White flickers in the sky over the highway picked out by the morning sun. Snowy Egrets are flocking, heading into the marsh to feed. A Plover flops around on the sand pretending injury. It draws our eyes from the ping pong ball sized fluff on stilts that are its young as they cruise across the beach to the safety of the dunes. A man and his children walk across the packed dirt soccer field as my train rumbles past. He sends his dog out after a flock of Canada Geese who freak as they scramble into the sky. Several other flocks of geese watch from the river. Great Blue Herons surround a marsh pool deciding which morsels will be their appetizers.
Migration is starting to happen.

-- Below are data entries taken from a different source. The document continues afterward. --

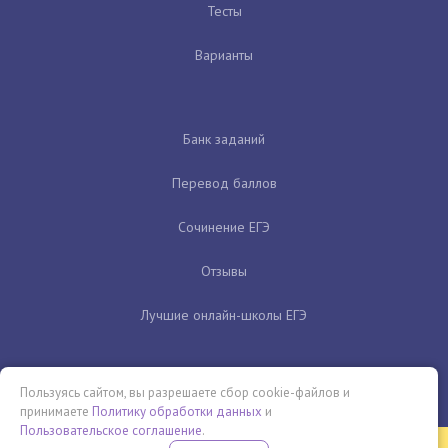
Тесты
Варианты
Банк заданий
Перевод баллов
Сочинение ЕГЭ
Отзывы
Лучшие онлайн-школы ЕГЭ
Пользуясь сайтом, вы разрешаете сбор cookie-файлов и
принимаете
Политику обработки данных
и
Пользовательское соглашение
.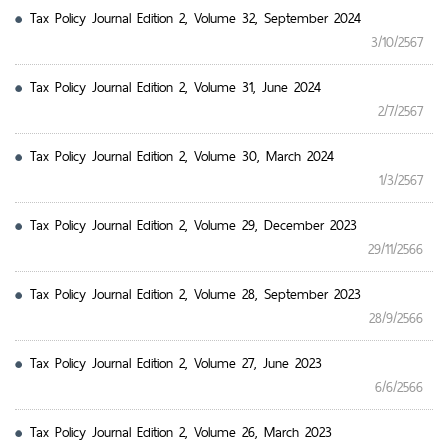
Tax Policy Journal Edition 2, Volume 32, September 2024
3/10/2567
Tax Policy Journal Edition 2, Volume 31, June 2024
2/7/2567
Tax Policy Journal Edition 2, Volume 30, March 2024
1/3/2567
Tax Policy Journal Edition 2, Volume 29, December 2023
29/11/2566
Tax Policy Journal Edition 2, Volume 28, September 2023
28/9/2566
Tax Policy Journal Edition 2, Volume 27, June 2023
6/6/2566
Tax Policy Journal Edition 2, Volume 26, March 2023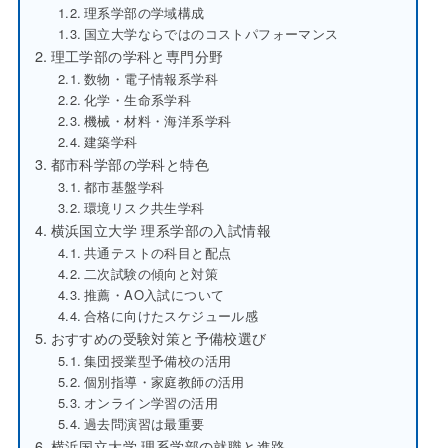
理系学部の学域構成
国立大学ならではのコストパフォーマンス
理工学部の学科と専門分野
数物・電子情報系学科
化学・生命系学科
機械・材料・海洋系学科
建築学科
都市科学部の学科と特色
都市基盤学科
環境リスク共生学科
横浜国立大学 理系学部の入試情報
共通テストの科目と配点
二次試験の傾向と対策
推薦・AO入試について
合格に向けたスケジュール感
おすすめの受験対策と予備校選び
集団授業型予備校の活用
個別指導・家庭教師の活用
オンライン学習の活用
過去問演習は最重要
横浜国立大学 理系学部の就職と進路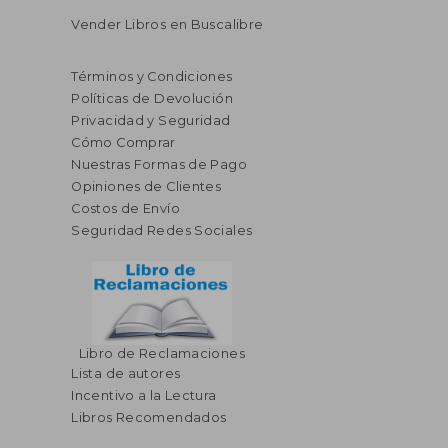
Vender Libros en Buscalibre
Términos y Condiciones
Políticas de Devolución
Privacidad y Seguridad
Cómo Comprar
Nuestras Formas de Pago
Opiniones de Clientes
Costos de Envío
Seguridad Redes Sociales
Libro de Reclamaciones
Lista de autores
Incentivo a la Lectura
Libros Recomendados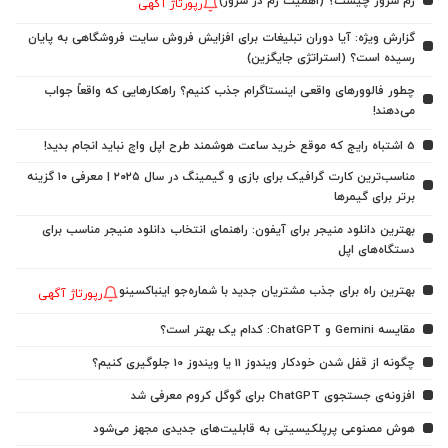
رم سرور چیست؟ (اهمیت رم در سرور)
رپورتاژ آگهی
گزارش ویژه: آیا دوران تبلیغات برای افزایش فروش سایت فروشگاهی به پایان
رسیده است؟ (استراتژی جایگزین)
چطور فالوورهای واقعی اینستاگرام جذب کنیم؟ راهکارهایی که واقعاً جواب
می‌دهند!
5 اشتباه رایج که موقع خرید ساعت هوشمند طرح اپل واچ نباید انجام بدید!
مناسب‌ترین کارت گرافیک برای بازی و گیمینگ در سال ۲۰۲۵ | معرفی ۱۰ گزینه
برتر برای گیمرها
بهترین دانلود منیجر برای آیفون: راهنمای انتخاب دانلود منیجر مناسب برای
دستگاه‌های اپل
بهترین راه برای جذب مشتریان جدید با شماره‌جو اینباکسینو
رپورتاژ آگهی
مقایسه Gemini و ChatGPT: کدام یک بهتر است؟
چگونه از قفل شدن خودکار ویندوز 11 یا ویندوز 10 جلوگیری کنیم؟
افزونه‌ی جستجوی ChatGPT برای گوگل کروم معرفی شد
هوش مصنوعی پرپلکیسیتی به قابلیت‌های جدیدی مجهز می‌شود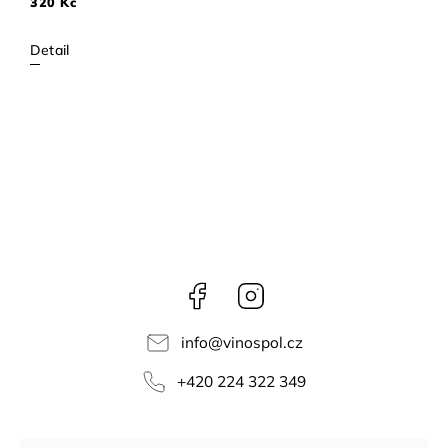
320 Kč
Detail
Facebook
Instagram
info
@
vinospol.cz
+420 224 322 349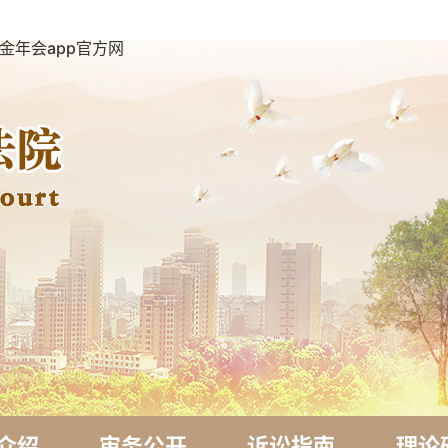
金年会app官方网
介绍
审务公开
诉讼指南
理论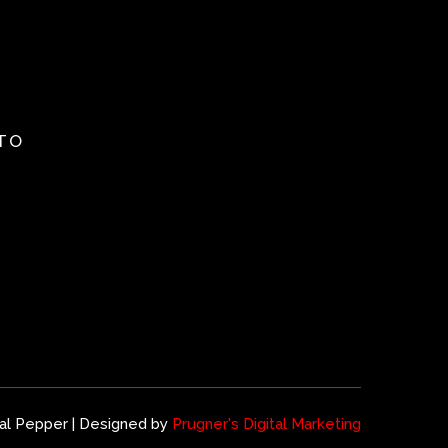
TO
al Pepper | Designed by
Prugner's Digital Marketing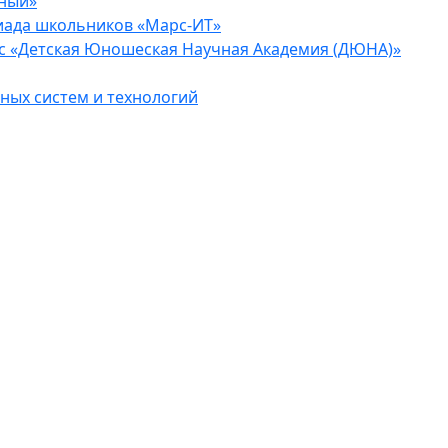
еный»
иада школьников «Марс-ИТ»
с «Детская Юношеская Научная Академия (ДЮНА)»
ых систем и технологий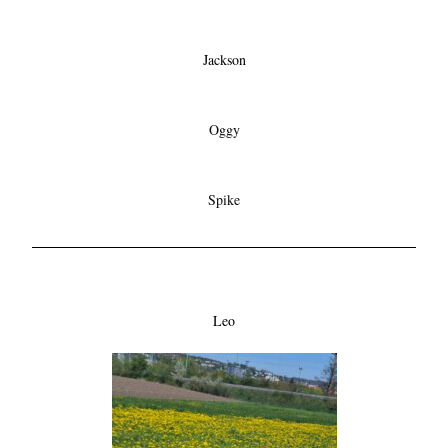
Jackson
Oggy
Spike
Leo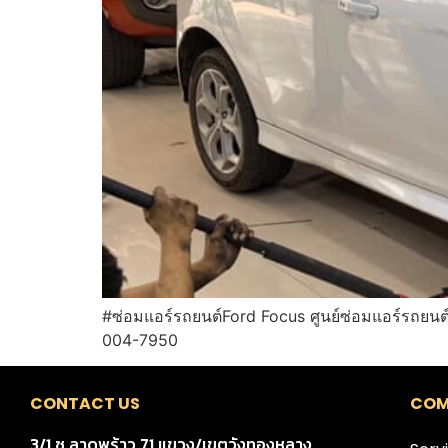
#ซ่อมแอร์รถยนต์Ford Focus ศูนย์ซ่อมแอร์รถยนต
004-7950
CONTACT US
COM
3/1 ซ.ลาดพร้าว 71 แขวง/เขตวังทองหลาง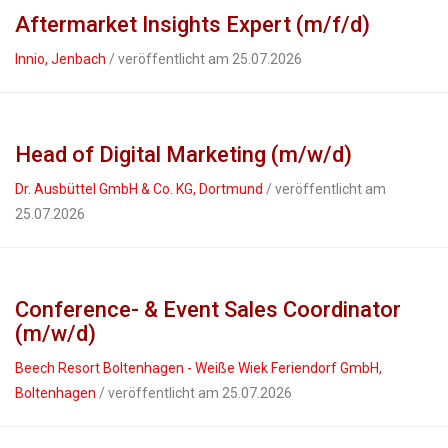
Aftermarket Insights Expert (m/f/d)
Innio, Jenbach
/ veröffentlicht am 25.07.2026
Head of Digital Marketing (m/w/d)
Dr. Ausbüttel GmbH & Co. KG, Dortmund
/ veröffentlicht am
25.07.2026
Conference- & Event Sales Coordinator
(m/w/d)
Beech Resort Boltenhagen - Weiße Wiek Feriendorf GmbH,
Boltenhagen
/ veröffentlicht am 25.07.2026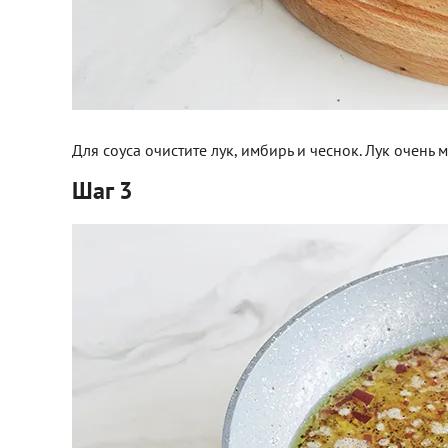
Для соуса очистите лук, имбирь и чеснок. Лук очень 
Шаг 3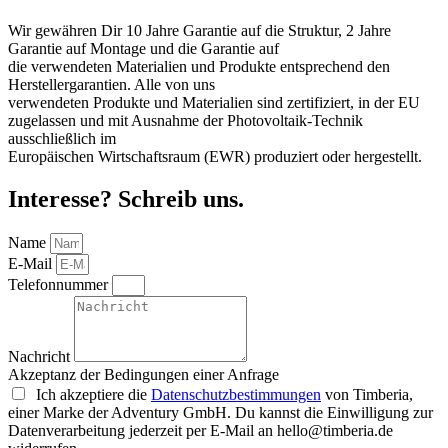
Wir gewähren Dir 10 Jahre Garantie auf die Struktur, 2 Jahre
Garantie auf Montage und die Garantie auf
die verwendeten Materialien und Produkte entsprechend den
Herstellergarantien. Alle von uns
verwendeten Produkte und Materialien sind zertifiziert, in der EU
zugelassen und mit Ausnahme der Photovoltaik-Technik
ausschließlich im
Europäischen Wirtschaftsraum (EWR) produziert oder hergestellt.
Interesse? Schreib uns.
Name
E-Mail
Telefonnummer
Nachricht
Akzeptanz der Bedingungen einer Anfrage
Ich akzeptiere die
Datenschutzbestimmungen
von Timberia,
einer Marke der Adventury GmbH. Du kannst die Einwilligung zur
Datenverarbeitung jederzeit per E-Mail an hello@timberia.de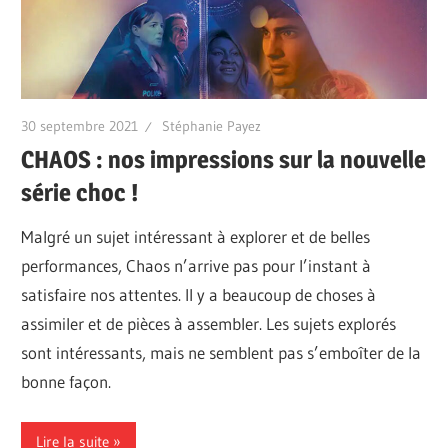
30 septembre 2021
Stéphanie Payez
CHAOS : nos impressions sur la nouvelle
série choc !
Malgré un sujet intéressant à explorer et de belles
performances, Chaos n’arrive pas pour l’instant à
satisfaire nos attentes. Il y a beaucoup de choses à
assimiler et de pièces à assembler. Les sujets explorés
sont intéressants, mais ne semblent pas s’emboîter de la
bonne façon.
Lire la suite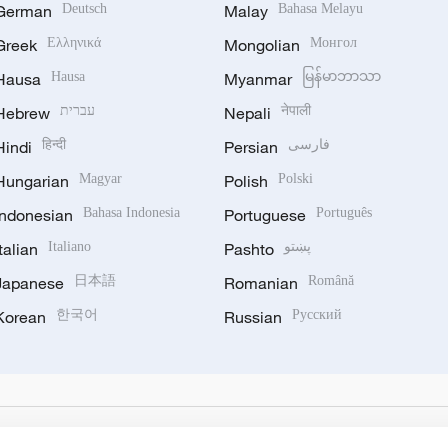
German
Deutsch
Malay
Bahasa Melayu
Greek
Ελληνικά
Mongolian
Монгол
Hausa
Hausa
Myanmar
မြန်မာဘာသာ
Hebrew
עברית
Nepali
नेपाली
Hindi
हिन्दी
Persian
فارسی
Hungarian
Magyar
Polish
Polski
Indonesian
Bahasa Indonesia
Portuguese
Português
Italian
Italiano
Pashto
پښتو
Japanese
日本語
Romanian
Română
Korean
한국어
Russian
Русский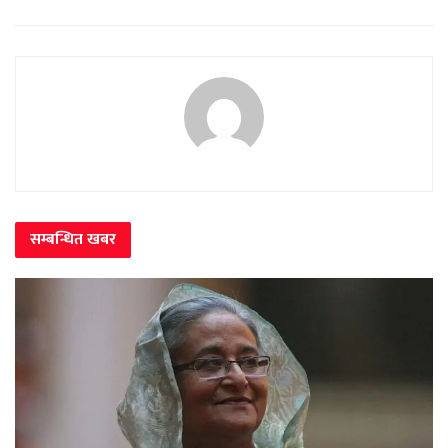
सम्बन्धित
खबर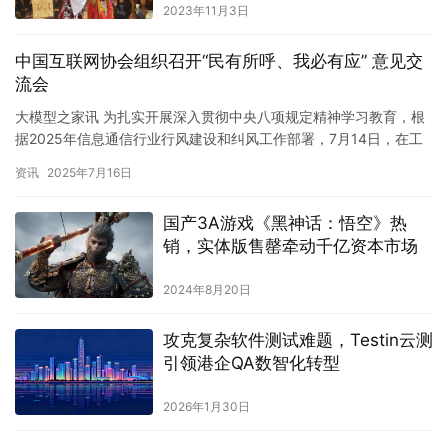
2023年11月3日
中国互联网协会组织召开“民有所呼、我必有应” 意见交
流会
大模型之家讯 为扎实开展深入贯彻中央八项规定精神学习教育，根
据2025年信息通信行业行风建设和纠风工作部署，7月14日，在工
业和信息化部信息通信管理局的指导下，中国互联网协会组织召…
资讯
2025年7月16日
国产3A游戏《黑神话：悟空》热
销，实体版售罄牵动千亿资本市场
2024年8月20日
攻克复杂软件测试难题，Testin云测
引领港企QA数智化转型
2026年1月30日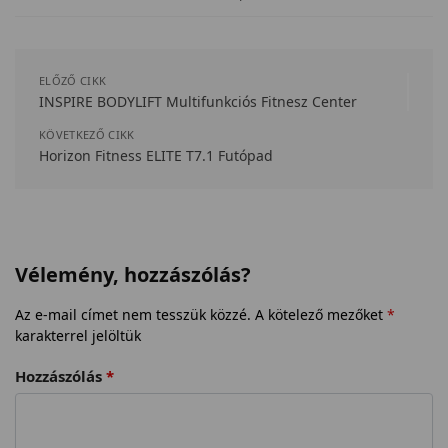
ELŐZŐ CIKK
INSPIRE BODYLIFT Multifunkciós Fitnesz Center
KÖVETKEZŐ CIKK
Horizon Fitness ELITE T7.1 Futópad
Vélemény, hozzászólás?
Az e-mail címet nem tesszük közzé.
A kötelező mezőket
*
karakterrel jelöltük
Hozzászólás
*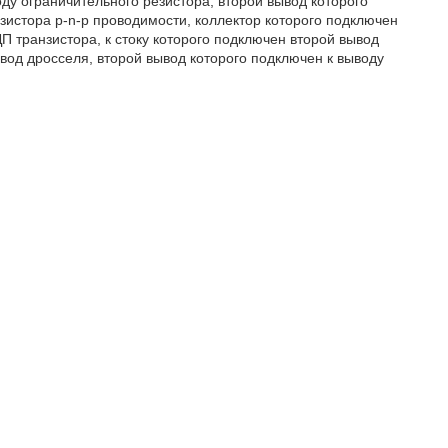
ду ограничительного резистора, второй вывод которого
истора p-n-p проводимости, коллектор которого подключен
 транзистора, к стоку которого подключен второй вывод
од дросселя, второй вывод которого подключен к выводу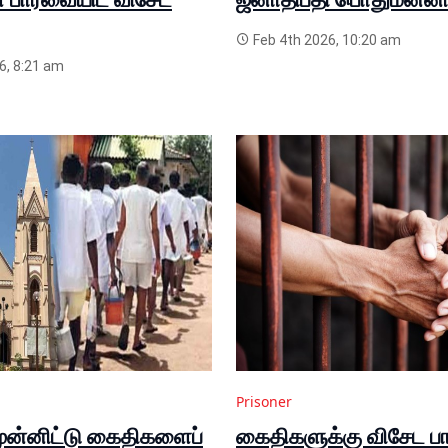
Feb 4th 2026, 10:20 am
6, 8:21 am
Prisoner
முன்னிட்டு கைதிகளைப்
கைதிகளுக்கு விசேட பாத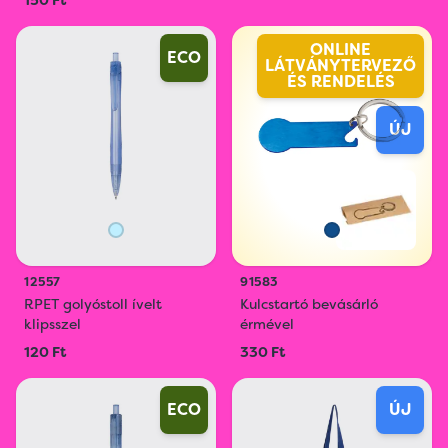
150 Ft
ONLINE
ECO
LÁTVÁNYTERVEZŐ
ÉS RENDELÉS
ÚJ
12557
91583
RPET golyóstoll ívelt
Kulcstartó bevásárló
klipsszel
érmével
120 Ft
330 Ft
ECO
ÚJ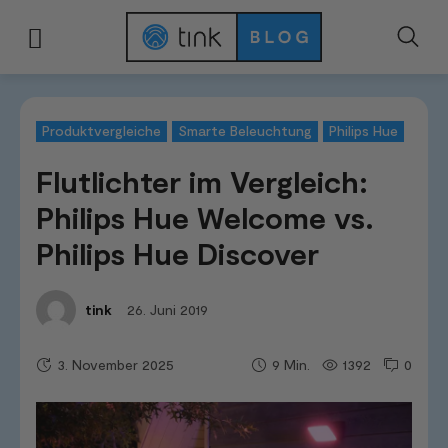
Start
Tests & Vergleiche
Produktvergleiche
Flutlichter im Vergleich: P
Produktvergleiche
Smarte Beleuchtung
Philips Hue
Flutlichter im Vergleich:
Philips Hue Welcome vs.
Philips Hue Discover
26. Juni 2019
tink
3. November 2025
1392
0
9
Min.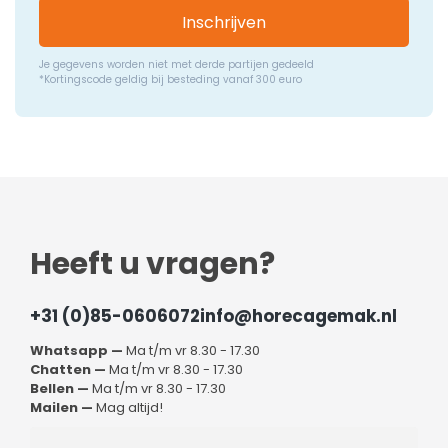
Inschrijven
Je gegevens worden niet met derde partijen gedeeld
*Kortingscode geldig bij besteding vanaf 300 euro
Heeft u vragen?
+31 (0)85-0606072
info@horecagemak.nl
Whatsapp —
Ma t/m vr 8.30 - 17.30
Chatten —
Ma t/m vr 8.30 - 17.30
Bellen —
Ma t/m vr 8.30 - 17.30
Mailen —
Mag altijd!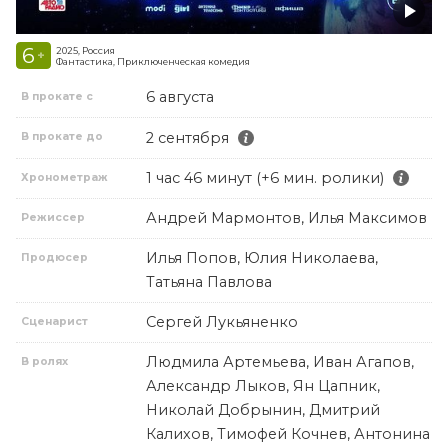
6
2025, Россия
+
Фантастика, Приключенческая комедия
6 августа
В прокате с
2 сентября
В прокате до
1 час 46 минут (+6 мин. ролики)
Хронометраж
Андрей Мармонтов, Илья Максимов
Режиссер
Илья Попов, Юлия Николаева,
Продюсер
Татьяна Павлова
Сергей Лукьяненко
Сценарист
Людмила Артемьева, Иван Агапов,
В ролях
Александр Лыков, Ян Цапник,
Николай Добрынин, Дмитрий
Калихов, Тимофей Кочнев, Антонина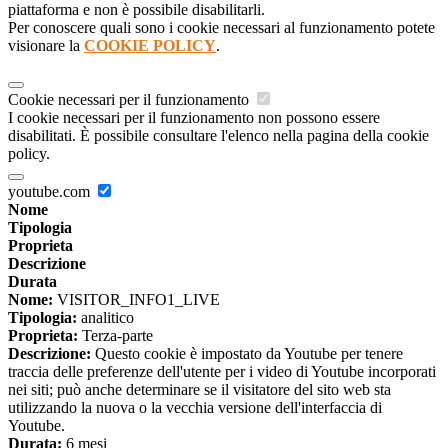
piattaforma e non è possibile disabilitarli.
Per conoscere quali sono i cookie necessari al funzionamento potete
visionare la
COOKIE POLICY
.
Cookie necessari per il funzionamento
I cookie necessari per il funzionamento non possono essere
disabilitati. È possibile consultare l'elenco nella pagina della cookie
policy.
youtube.com
Nome
Tipologia
Proprieta
Descrizione
Durata
Nome:
VISITOR_INFO1_LIVE
Tipologia:
analitico
Proprieta:
Terza-parte
Descrizione:
Questo cookie è impostato da Youtube per tenere
traccia delle preferenze dell'utente per i video di Youtube incorporati
nei siti; può anche determinare se il visitatore del sito web sta
utilizzando la nuova o la vecchia versione dell'interfaccia di
Youtube.
Durata:
6 mesi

Hot as it may be and hard as it is to admit there are few weeks of summer left, one of the better times to be on the water is here.
Tuesday, July 13, 2010
8AM on a Sunday morning the tide is coming in and the sun is beating down. The river is brown with sediment kicked up by yesterday’s storms up river. Small fish and eels roil in the water as something larger comes calling, never quite breaking the surface itself. I am casting…hoping to catch whatever is cruising unseen. Luther eyes me as he wanders up, hugging the canal walls. He is looking for something easy to eat and watches me and my lure. He hops up on the granite ten feet away, examines my fishing technique for a bit then takes a nap, unimpressed. Cormorants are masters at fishing, I am not.
Luther’s sleep is deep, undisturbed by our setting out boats and prepping for a SUP class. He wakes again when the tide laps against his feet. He eyes us once more before settling back into the water for a final circuit of the landing and a mosey up river. He is an older, experienced bird sharing one last morning with us.